● Exercise goal: From the records below, extract only the lines running from the line with "oppilaalla on jatkossa" to the line with "opiskelijan osaamista, ohjautuu hakija", both lines included, reproducing them exactly.
# # # # #
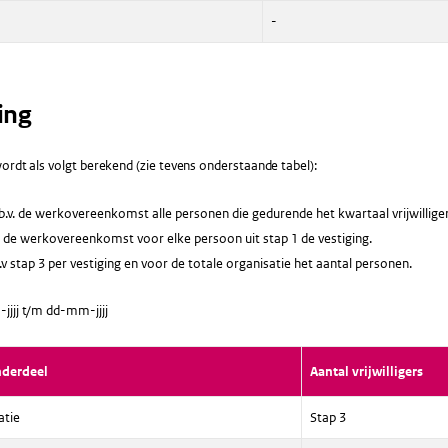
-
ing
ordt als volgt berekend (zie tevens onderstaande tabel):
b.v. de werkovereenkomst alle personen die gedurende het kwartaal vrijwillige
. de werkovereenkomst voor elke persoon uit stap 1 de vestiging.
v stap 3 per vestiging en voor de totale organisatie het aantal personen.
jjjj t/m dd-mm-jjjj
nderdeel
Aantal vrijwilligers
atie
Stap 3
# # # # #
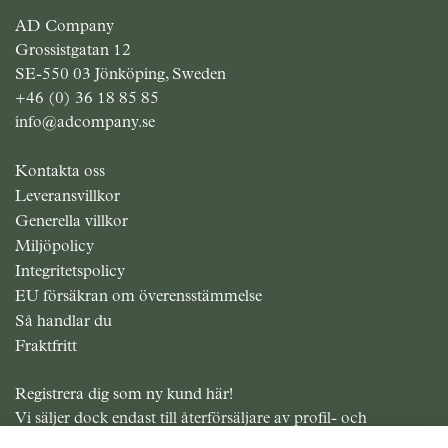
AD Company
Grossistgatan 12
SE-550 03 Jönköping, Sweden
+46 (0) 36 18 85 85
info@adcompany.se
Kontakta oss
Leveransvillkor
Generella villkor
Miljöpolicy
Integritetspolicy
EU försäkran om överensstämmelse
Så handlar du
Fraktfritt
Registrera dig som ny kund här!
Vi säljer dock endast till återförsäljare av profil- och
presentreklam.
# # # # #
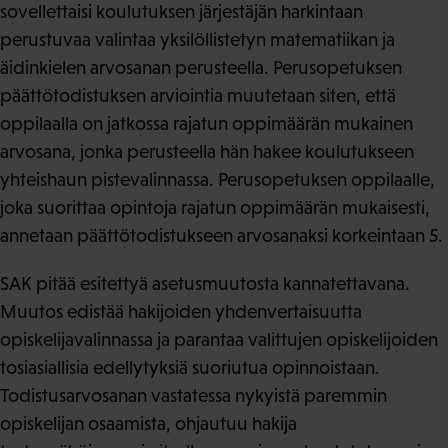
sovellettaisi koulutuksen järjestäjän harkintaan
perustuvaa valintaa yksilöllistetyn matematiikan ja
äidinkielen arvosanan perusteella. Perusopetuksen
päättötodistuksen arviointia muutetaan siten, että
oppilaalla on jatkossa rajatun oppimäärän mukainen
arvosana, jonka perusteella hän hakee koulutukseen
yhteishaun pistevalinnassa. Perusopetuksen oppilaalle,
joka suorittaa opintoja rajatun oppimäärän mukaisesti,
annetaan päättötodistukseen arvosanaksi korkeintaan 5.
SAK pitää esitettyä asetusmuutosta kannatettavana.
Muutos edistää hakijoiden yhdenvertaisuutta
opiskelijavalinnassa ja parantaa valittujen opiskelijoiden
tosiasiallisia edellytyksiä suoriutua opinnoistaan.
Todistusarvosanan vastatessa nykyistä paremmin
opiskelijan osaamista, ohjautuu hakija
# # # # #
● Reply:
oppilaalla on jatkossa rajatun oppimäärän mukainen
arvosana, jonka perusteella hän hakee koulutukseen
yhteishaun pistevalinnassa. Perusopetuksen oppilaalle,
joka suorittaa opintoja rajatun oppimäärän mukaisesti,
annetaan päättötodistukseen arvosanaksi korkeintaan 5.
SAK pitää esitettyä asetusmuutosta kannatettavana.
Muutos edistää hakijoiden yhdenvertaisuutta
opiskelijavalinnassa ja parantaa valittujen opiskelijoiden
tosiasiallisia edellytyksiä suoriutua opinnoistaan.
Todistusarvosanan vastatessa nykyistä paremmin
opiskelijan osaamista, ohjautuu hakija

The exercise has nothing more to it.